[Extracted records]
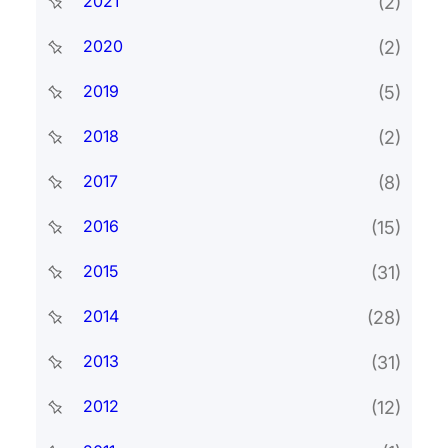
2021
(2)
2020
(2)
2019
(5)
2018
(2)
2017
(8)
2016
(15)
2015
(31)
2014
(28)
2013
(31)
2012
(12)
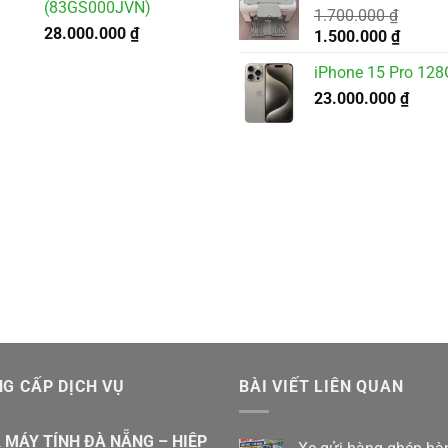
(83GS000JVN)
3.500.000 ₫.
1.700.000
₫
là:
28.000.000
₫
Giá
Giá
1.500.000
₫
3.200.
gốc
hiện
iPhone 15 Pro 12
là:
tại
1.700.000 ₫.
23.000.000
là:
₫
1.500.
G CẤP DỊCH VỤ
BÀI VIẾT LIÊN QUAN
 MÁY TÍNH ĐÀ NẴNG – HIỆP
==
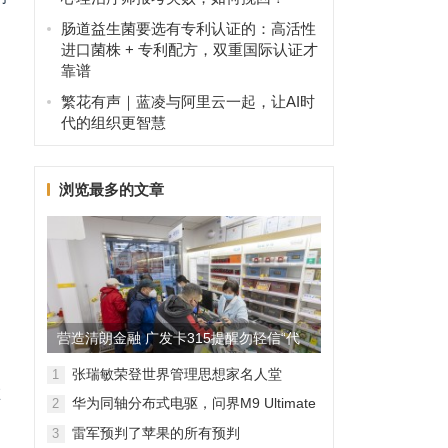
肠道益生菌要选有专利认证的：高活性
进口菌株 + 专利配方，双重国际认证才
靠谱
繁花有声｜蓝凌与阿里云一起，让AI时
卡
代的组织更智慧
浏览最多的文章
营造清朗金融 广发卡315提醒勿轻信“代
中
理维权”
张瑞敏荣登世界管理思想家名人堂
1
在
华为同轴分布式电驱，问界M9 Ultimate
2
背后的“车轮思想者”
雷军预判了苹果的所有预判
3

EXERCISE GOAL – In the entries above, find the line with "3.500.000 ₫." and the line with "MÁY TÍNH ĐÀ NẴNG – HIỆP", then set down exactly those two and every line between them, nothing else.

ANSWER SPACE –
3.500.000 ₫.
1.700.000
₫
là:
28.000.000
₫
Giá
Giá
1.500.000
₫
3.200.
gốc
hiện
iPhone 15 Pro 12
là:
tại
1.700.000 ₫.
23.000.000
là:
₫
1.500.
G CẤP DỊCH VỤ
BÀI VIẾT LIÊN QUAN
 MÁY TÍNH ĐÀ NẴNG – HIỆP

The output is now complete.